## [Work instructions]
Every line below must be copied as written, except for pictures.

## [Entries provided]
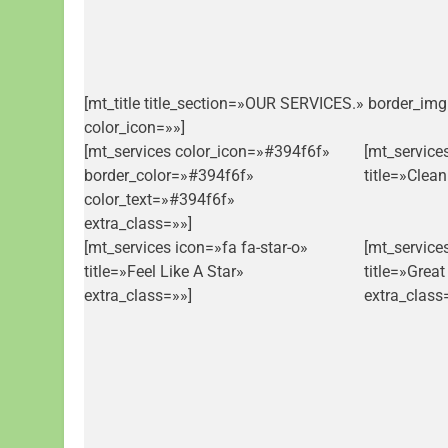
[mt_title title_section=»OUR SERVICES.» border_im
color_icon=»»]
[mt_services color_icon=»#394f6f»
[mt_service
border_color=»#394f6f»
title=»Clea
color_text=»#394f6f»
extra_class=»»]
[mt_services icon=»fa fa-star-o»
[mt_service
title=»Feel Like A Star»
title=»Grea
extra_class=»»]
extra_class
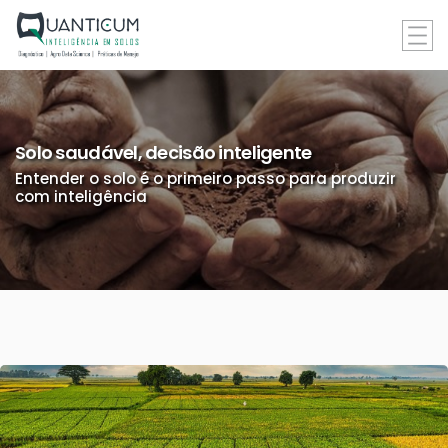
Solo saudável, decisão inteligente
Entender o solo é o primeiro passo para produzir
com inteligência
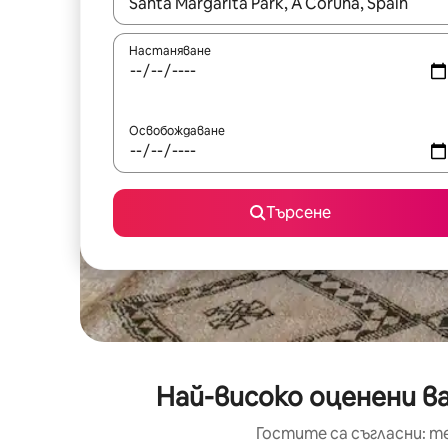
Когато резултатите се покажат, използвайт
Настаняване
Освобождаване
Търсене
Най-високо оценени ва
Гостите са съгласни: т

## [Final answer]
[mt_title title_section=»OUR SERVICES.» border_im
color_icon=»»]
[mt_services color_icon=»#394f6f»
[mt_service
border_color=»#394f6f»
title=»Clea
color_text=»#394f6f»
extra_class=»»]
[mt_services icon=»fa fa-star-o»
[mt_service
title=»Feel Like A Star»
title=»Grea
extra_class=»»]
extra_class
Solo saudável, decisão inteligente
Entender o solo é o primeiro passo para produzir
com inteligência
Когато резултатите се покажат, използвайт
Настаняване
Освобождаване
Търсене
Най-високо оценени ва
Гостите са съгласни: т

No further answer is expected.